When first infected with HIV, you may have no symptoms. Some people develop a flu-like illness, usually two to six weeks after being infected. Still, the only way you know if you have HIV is to be tested.
Early signs and symptoms
Early HIV signs and symptoms usually disappear within a week to a month and are often mistaken for those of another viral infection. Early-stage HIV symptoms may include:
· Sore throat
· Swollen lymph glands
As the virus continues to multiply and destroy immune cells, you may develop mild infections or chronic signs and symptoms such as:
Late-stage HIV infection
Signs and symptoms of late-stage HIV infection include:
· Persistent, unexplained fatigue
· Soaking night sweats
· Shaking chills or fever higher than 100.4 F (38 C) for several weeks
· Swelling of lymph nodes for more than three months
· Chronic diarrhea
· Unusual, opportunistic infections
Genital herpesis a highly contagious STI caused by a type of the herpes simplex virus (HSV) that enters your body through small breaks in your skin or mucous membranes. Most people with HSV never know they have it, because they have no signs or symptoms or the signs and symptoms are so mild they go unnoticed.

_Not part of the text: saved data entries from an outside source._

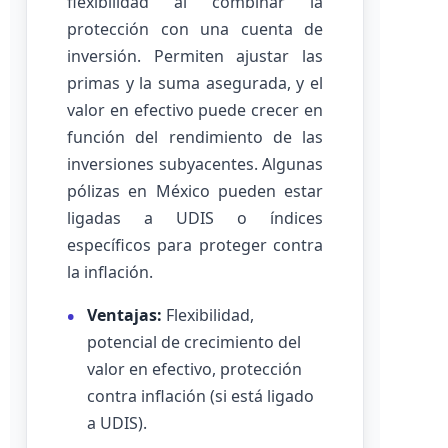
flexibilidad al combinar la
protección con una cuenta de
inversión. Permiten ajustar las
primas y la suma asegurada, y el
valor en efectivo puede crecer en
función del rendimiento de las
inversiones subyacentes. Algunas
pólizas en México pueden estar
ligadas a UDIS o índices
específicos para proteger contra
la inflación.
Ventajas:
Flexibilidad,
potencial de crecimiento del
valor en efectivo, protección
contra inflación (si está ligado
a UDIS).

When present, genital herpes signs and symptoms may include:
· Small red bumps, blisters (vesicles) or open sores (ulcers) in the genital and anal areas and areas nearby
· Pain or itching around the genital area, buttocks and inner thighs.
Human papilloma virus (HPV) infection is one of the most common types of STIs. Some forms of HPV put women at high risk of cervical cancer. Other forms cause genital warts. HPV usually has no signs or symptoms. The signs and symptoms of genital warts include:
· Small, flesh-colored or gray swellings in your genital area
· Several warts close together that take on a cauliflower shape
· Itching or discomfort in your genital area
· Bleeding with intercourse
· The most effective way to prevent sexual transmission of STIs is to avoid contact of body parts or fluids which can lead to transfer with an infected partner
· Both partners can get tested for STIs before initiating sexual contact, or before resuming contact if a partner engaged in contact with someone else
· Proper use of condoms reduces contact and risk. Although a condom is effective in limiting exposure, some disease transmission may occur even with a condom.
· Consider that not having sex is the only sure way to prevent STDs
· Get a vaccination for hepatitis B: vaccines are safe, effective, and recommended ways to prevent hepatitis B HPV
· Always avoid sex with anyone who has genital sores, a rash, discharge or other symptoms.